A continuous-time version of this protocol can be executed using the Dubins-Spanier Moving-knife procedure.[2] It was the first example of a continuous procedure in fair division. The knife is passed over the cake from the left end to the right. Any player may say stop when they think ${\displaystyle 1/n}$ of the cake is to the left of the knife, the cake is cut and the player who spoke gets that piece. Repeat with the remaining cake and players, the last player gets the remainder of the cake. Similar to the last diminisher procedure, it can be used to cut the cake into contiguous parts for each player.

## Approximate-envy-free version

When there are 3 or more partners, the division obtained by the last-diminisher protocol is not always envy-free. For example, suppose the first partner Alice receives a piece (which she values as 1/3 of the total). Then, the other two partners Bob and Charlie divide the remainder in such a way that is fair in their opinion, but in Alice's opinion Bob's share is worth 2/3 while Charlie's share is worth 0. Then Alice envies Bob.

A simple solution[3] is to allow re-entrance. I.e, a partner that won a piece by being the last diminisher, does not have to leave the game, but may rather stay and participate in further steps. If he wins again, he must release his current piece and it is returned to the cake. In order to make sure that the protocol terminates, we select a certain constant ${\displaystyle \epsilon }$ and add a rule that allows each partner to re-enter at most ${\displaystyle 1/\epsilon }$ times.

In the reentrant version, each partner has a method that guarantees that he receives a slice with a value of at least the largest value minus ${\displaystyle \epsilon }$. The method is: always cut the current slice such that the remainder has a value of ${\displaystyle \epsilon }$ plus your current value. This guarantees that your value grows by ${\displaystyle \epsilon }$ each time you win, and if you don't win - the value of the winner is at most ${\displaystyle \epsilon }$ more than your own value. Thus, the level of envy is at most ${\displaystyle \epsilon }$ (an additive constant).

The run-time is at most ${\displaystyle n^{2}/\epsilon }$, since there are at most ${\displaystyle n/\epsilon }$ steps and at each step we query each of the ${\displaystyle n}$ partners.

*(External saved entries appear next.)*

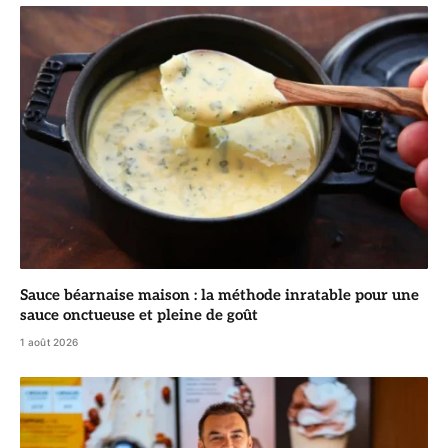
Sauce béarnaise maison : la méthode inratable pour une
sauce onctueuse et pleine de goût
1 août 2026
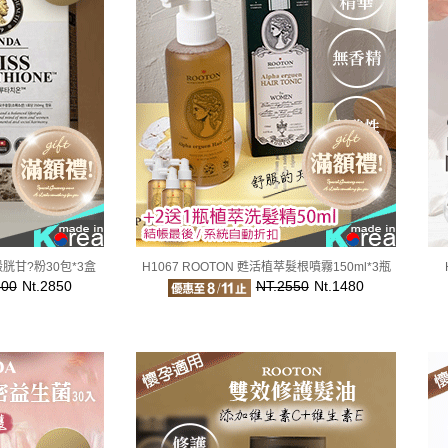
白穀胱甘?粉30包*3盒
H1067 ROOTON 甦活植萃髮根噴霧150ml*3瓶
800
Nt.2850
NT.2550
Nt.1480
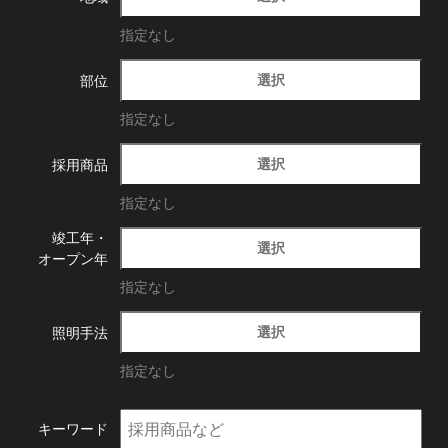
指定なし
選択
部位
指定なし
選択
採用商品
指定なし
竣工年・
選択
オープン年
指定なし
選択
照明手法
指定なし
キーワード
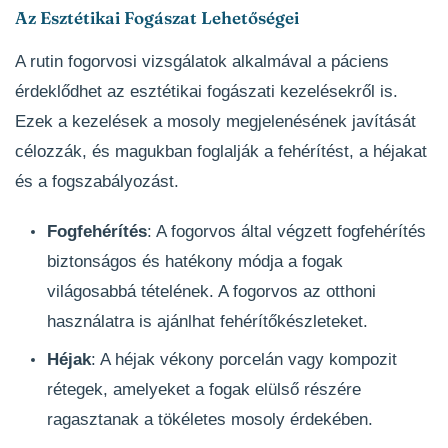
Az Esztétikai Fogászat Lehetőségei
A rutin fogorvosi vizsgálatok alkalmával a páciens
érdeklődhet az esztétikai fogászati kezelésekről is.
Ezek a kezelések a mosoly megjelenésének javítását
célozzák, és magukban foglalják a fehérítést, a héjakat
és a fogszabályozást.
Fogfehérítés
: A fogorvos által végzett fogfehérítés
biztonságos és hatékony módja a fogak
világosabbá tételének. A fogorvos az otthoni
használatra is ajánlhat fehérítőkészleteket.
Héjak
: A héjak vékony porcelán vagy kompozit
rétegek, amelyeket a fogak elülső részére
ragasztanak a tökéletes mosoly érdekében.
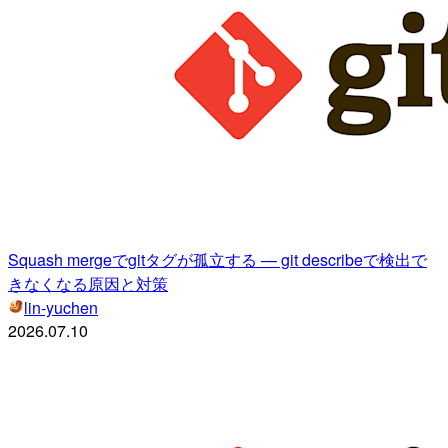
Squash mergeでgitタグが孤立する — git describeで検出で
きなくなる原因と対策
lin-yuchen
2026.07.10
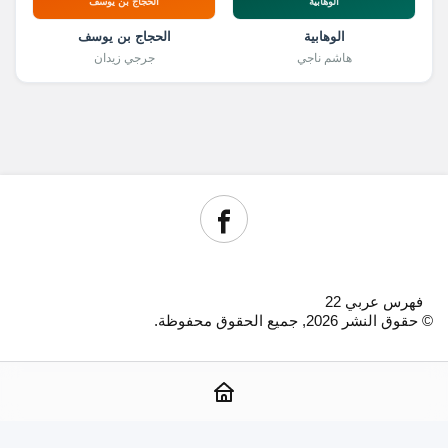
الوهابية
الحجاج بن يوسف
الوهابية
الحجاج بن يوسف
هاشم ناجي
جرجي زيدان
فهرس عربي 22
© حقوق النشر 2026, جميع الحقوق محفوظة.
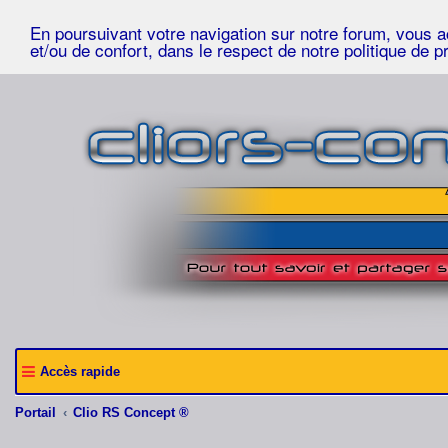
En poursuivant votre navigation sur notre forum, vous acc
et/ou de confort, dans le respect de notre politique de p
Accès rapide
Portail
Clio RS Concept ®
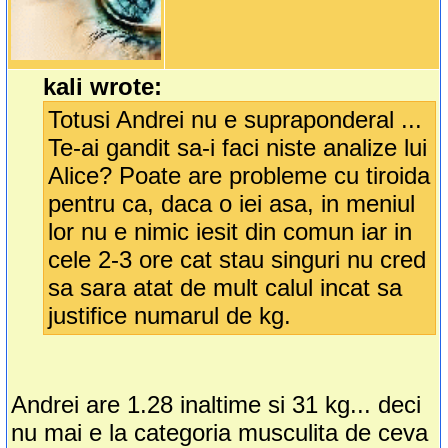
kali wrote:
Totusi Andrei nu e supraponderal ...
Te-ai gandit sa-i faci niste analize lui
Alice? Poate are probleme cu tiroida
pentru ca, daca o iei asa, in meniul
lor nu e nimic iesit din comun iar in
cele 2-3 ore cat stau singuri nu cred
sa sara atat de mult calul incat sa
justifice numarul de kg.
Andrei are 1.28 inaltime si 31 kg... deci
nu mai e la categoria musculita de ceva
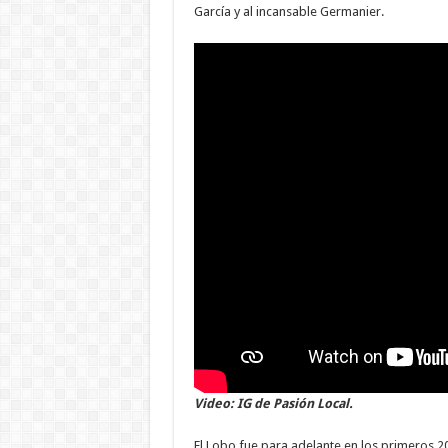
García y al incansable Germanier.
Video: IG de Pasión Local.
El Lobo fue para adelante en los primeros 20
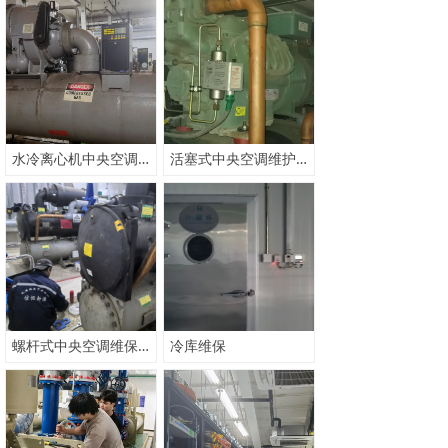
水冷离心机中央空调机组维保冷凝器清洗方案
活塞式中央空调维护保养有那些内容与方法介绍
螺杆式中央空调维保有那些内容与方法？
冷库维保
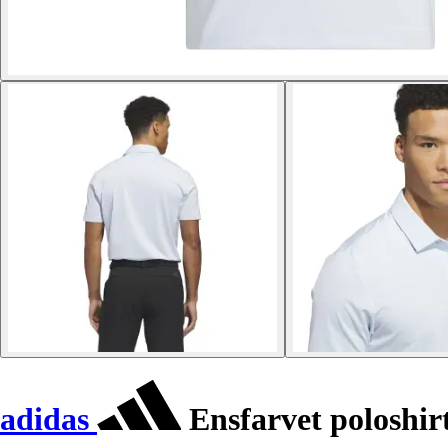
adidas
Ensfarvet poloshir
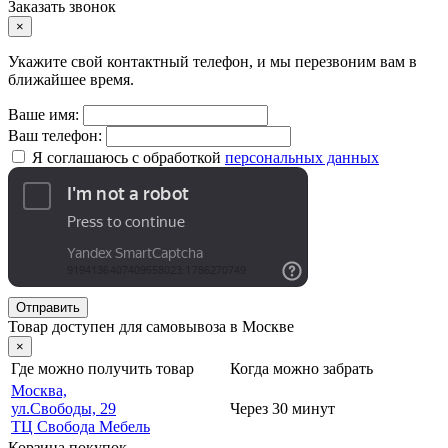
Заказать звонок
×
Укажите свой контактный телефон, и мы перезвоним вам в
ближайшее время.
Ваше имя:
Ваш телефон:
Я соглашаюсь с обработкой
персональных данных
Отправить
Товар доступен для самовывоза в Москве
×
Где можно получить товар
Когда можно забрать
Москва,
ул.Свободы, 29
Через 30 минут
ТЦ Свобода Мебель
Корзина покупок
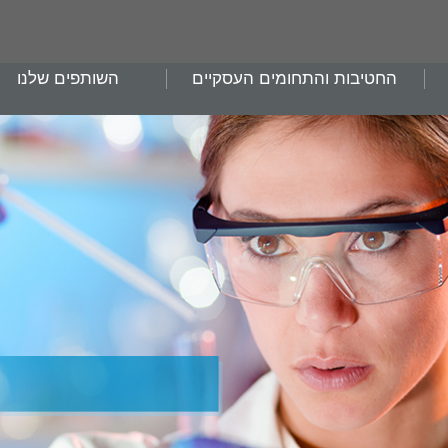
החטיבות והתחומים העסקיים
השותפים שלנו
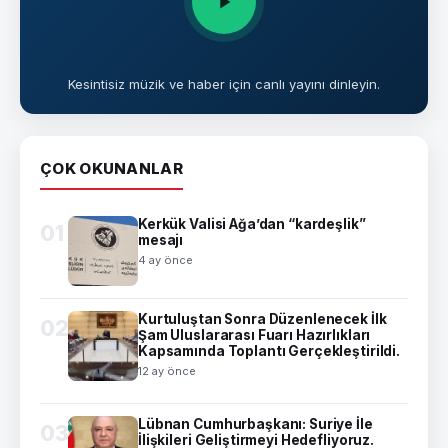
Kesintisiz müzik ve haber için canlı yayını dinleyin.
ÇOK OKUNANLAR
Kerkük Valisi Ağa’dan “kardeşlik”
01
mesajı
4 ay önce
Kurtuluştan Sonra Düzenlenecek İlk
02
Şam Uluslararası Fuarı Hazırlıkları
Kapsamında Toplantı Gerçekleştirildi.
12 ay önce
Lübnan Cumhurbaşkanı: Suriye İle
03
İlişkileri Geliştirmeyi Hedefliyoruz.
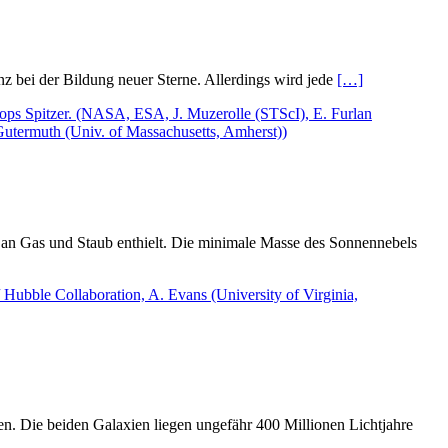
enz bei der Bildung neuer Sterne. Allerdings wird jede
[…]
 an Gas und Staub enthielt. Die minimale Masse des Sonnennebels
. Die beiden Galaxien liegen ungefähr 400 Millionen Lichtjahre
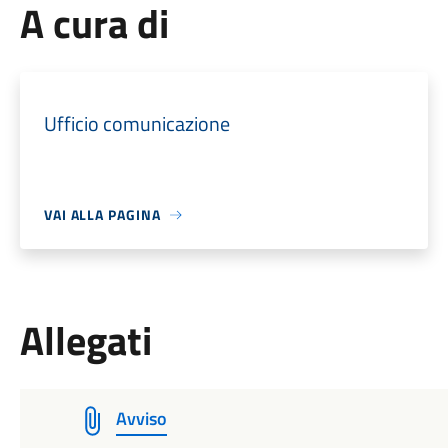
A cura di
Ufficio comunicazione
VAI ALLA PAGINA
Allegati
Avviso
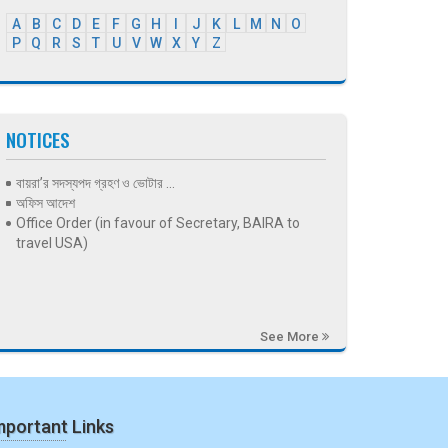
A
B
C
D
E
F
G
H
I
J
K
L
M
N
O
P
Q
R
S
T
U
V
W
X
Y
Z
NOTICES
বায়রা’র সদস্যপদ গ্রহণ ও ভোটার ...
অফিস আদেশ
Office Order (in favour of Secretary, BAIRA to
travel USA)
See More
mportant Links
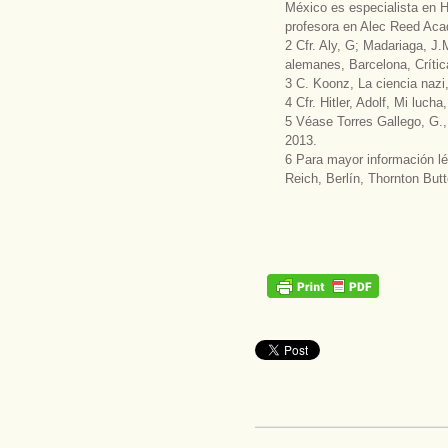
México es especialista en H
profesora en Alec Reed Aca
2 Cfr. Aly, G; Madariaga, J.
alemanes, Barcelona, Crític
3 C. Koonz, La ciencia nazi
4 Cfr. Hitler, Adolf, Mi luch
5 Véase Torres Gallego, G.,
2013.
6 Para mayor información lé
Reich, Berlín, Thornton Butt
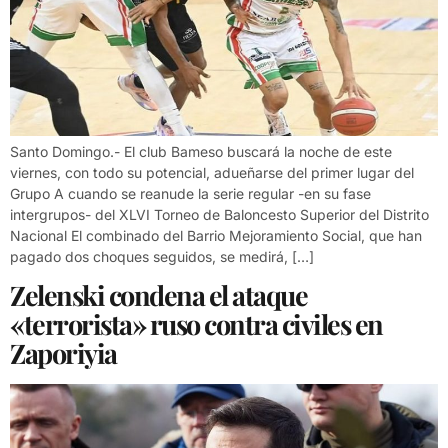
Santo Domingo.- El club Bameso buscará la noche de este
viernes, con todo su potencial, adueñarse del primer lugar del
Grupo A cuando se reanude la serie regular -en su fase
intergrupos- del XLVI Torneo de Baloncesto Superior del Distrito
Nacional El combinado del Barrio Mejoramiento Social, que han
pagado dos choques seguidos, se medirá, […]
Zelenski condena el ataque
«terrorista» ruso contra civiles en
Zaporiyia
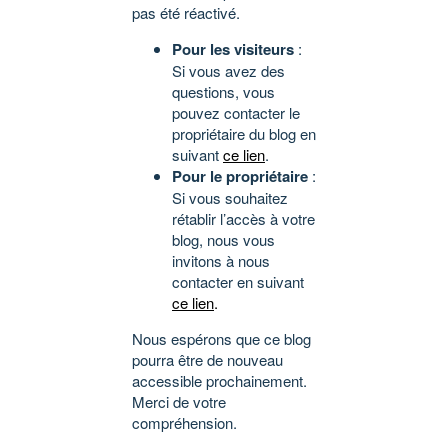
pas été réactivé.
Pour les visiteurs
:
Si vous avez des
questions, vous
pouvez contacter le
propriétaire du blog en
suivant
ce lien
.
Pour le propriétaire
:
Si vous souhaitez
rétablir l’accès à votre
blog, nous vous
invitons à nous
contacter en suivant
ce lien
.
Nous espérons que ce blog
pourra être de nouveau
accessible prochainement.
Merci de votre
compréhension.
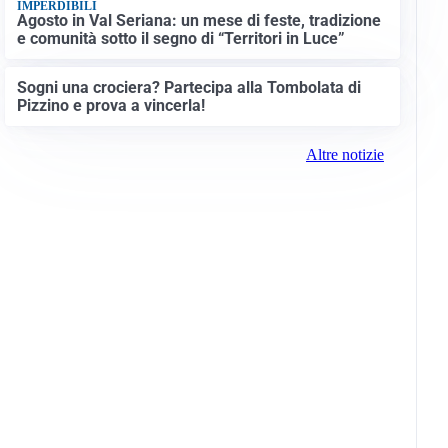
IMPERDIBILI
Agosto in Val Seriana: un mese di feste, tradizione
e comunità sotto il segno di “Territori in Luce”
Sogni una crociera? Partecipa alla Tombolata di
Pizzino e prova a vincerla!
Altre notizie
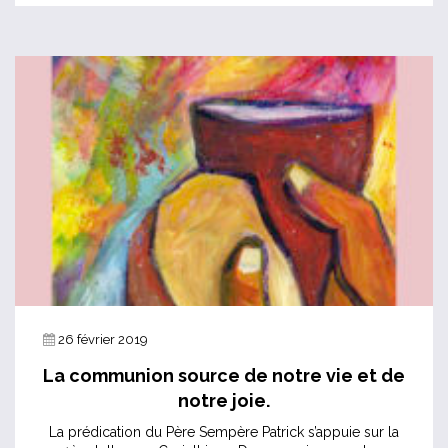
26 février 2019
La communion source de notre vie et de
notre joie.
La prédication du Père Sempère Patrick s’appuie sur la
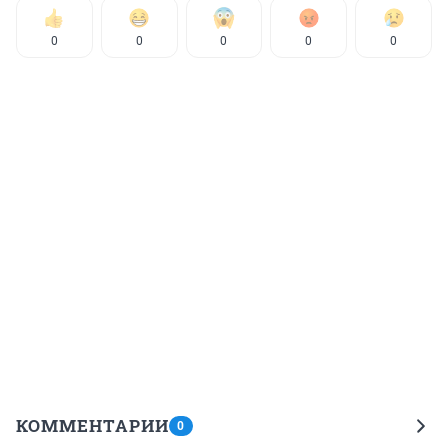
0
0
0
0
0
КОММЕНТАРИИ
0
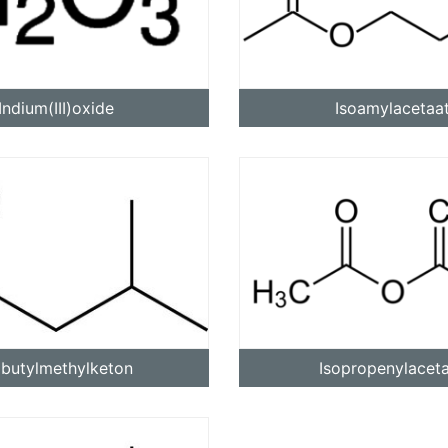
10% discount on your next order
Indium(III)oxide
Isoamylacetaa
Sign up for our newsletter to stay informed about our new
ducts, and receive a 10% discount on your next purchase for
chemical products from our own brand 😀
Subscrib
Your discount is valid with a minimum order value of €50.00
obutylmethylketon
Isopropenylacet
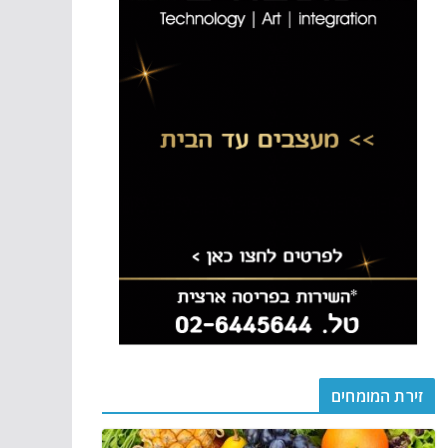
זירת המומחים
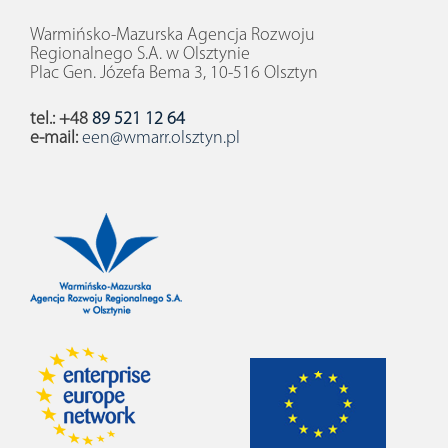
Warmińsko-Mazurska Agencja Rozwoju
Regionalnego S.A. w Olsztynie
Plac Gen. Józefa Bema 3, 10-516 Olsztyn
tel.: +48
89 521 12 64
e-mail:
een@wmarr.olsztyn.pl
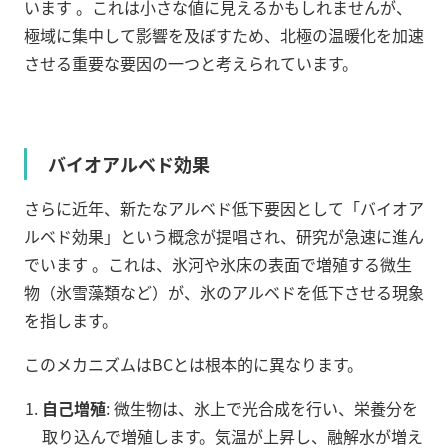
います
。これは小さな値に見えるかもしれませんが、
極域に集中して影響を及ぼすため、北極の温暖化を加速
させる重要な要因の一つと考えられています。
バイオアルベド効果
さらに近年、新たなアルベド低下要因として「バイオア
ルベド効果」という概念が提唱され、研究が急速に進ん
でいます
。これは、氷河や氷床の表面で増殖する微生
物（氷雪藻類など）が、氷のアルベドを低下させる現象
を指します。
このメカニズムはBCとは根本的に異なります。
自己増殖
: 微生物は、氷上で光合成を行い、栄養分を
取り込んで増殖します。気温が上昇し、融解水が増え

A disadvantage of the approximate-envy-free variant is that the pieces are not necessarily connected, since pieces are constantly returned to the cake and re-divided. See envy-free cake-cutting#Connected pieces for other solutions to this problem.

## Improvements

The last diminisher procedure has been improved later in many ways. For details, see proportional division.

## References

1. ^ Steinhaus, Hugo (1948). "The problem of fair division". Econometrica. 16 (1): 101–4. JSTOR 1914289.
2. ^ Dubins, Lester Eli; Spanier, Edwin Henry (1961). "How to Cut a Cake Fairly". The American Mathematical Monthly. 68: 1. doi:10.2307/2311357. JSTOR 2311357.
3. ^ Brams, Steven J.; Taylor, Alan D. (1996). Fair division: from cake-cutting to dispute resolution. Cambridge University Press. pp. 130–131. ISBN 0-521-55644-9.